Whether it’s a “No Solicitation” or a “Do Not Disturb” sign that’s on display, those going door to door will have to respect their neighbors’ wishes, the city of Rancho Palos Verdes recently decided.
At its March 20 meeting, the RPV City Council voted 5-0 to update the solicitation ordinance and thereby amend the RPV municipal code. The bottom line is: If a “Do Not Disturb” sign is clearly displayed at a property, that residence cannot be disturbed by anyone disseminating information, seeking contributions or performing any other manner of solicitation as defined in the ordinance.
The ordinance will come back to council for adoption at its next meeting on Tuesday, April 3.

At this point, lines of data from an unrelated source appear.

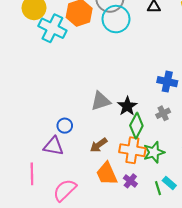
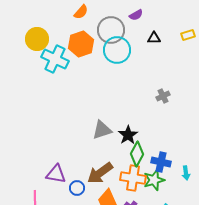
blue cross: (167, 82) -> (161, 162), moved
gray cross: (163, 113) -> (163, 96), moved
blue circle: (65, 126) -> (77, 188), moved
brown arrow: (99, 145) -> (100, 173), size x1.5

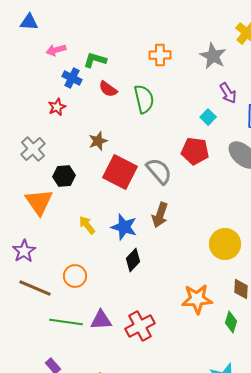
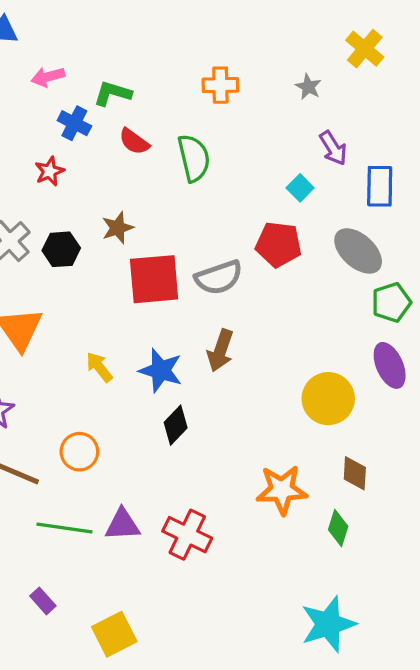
gray star: (213, 56) -> (308, 87), size x0.6
gray semicircle: (159, 171) -> (219, 278), turned 112
red square: (120, 172) -> (154, 279), turned -32
black hexagon: (64, 176) -> (61, 249), moved
red cross: (140, 326) -> (187, 535), turned -36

“I want to see an ordinance in this city that allows each and every resident, at their choice, to put up a ‘Do Not Disturb’ sign and not be disturbed by anyone, period,” said Councilman Larry Clark. “If they don’t want to be disturbed in terms of solicitors, purveyors or information, et cetera, they put a sign up in a prominent place on their private property … and they have a right not to be disturbed.”
Councilman Douglas Stern added, “At the election of a resident — not the government telling anyone — but at the election of the resident, I feel the resident should decide whether or not to … allow someone to come to their door, solicit, proselytize, political campaign, et cetera.”
For Mayor Tom Long, the ordinance reminds residents to be mindful of their others’ right to privacy. “Freedom of speech and freedom of religion include also freedom from speech and freedom from religion,” he said.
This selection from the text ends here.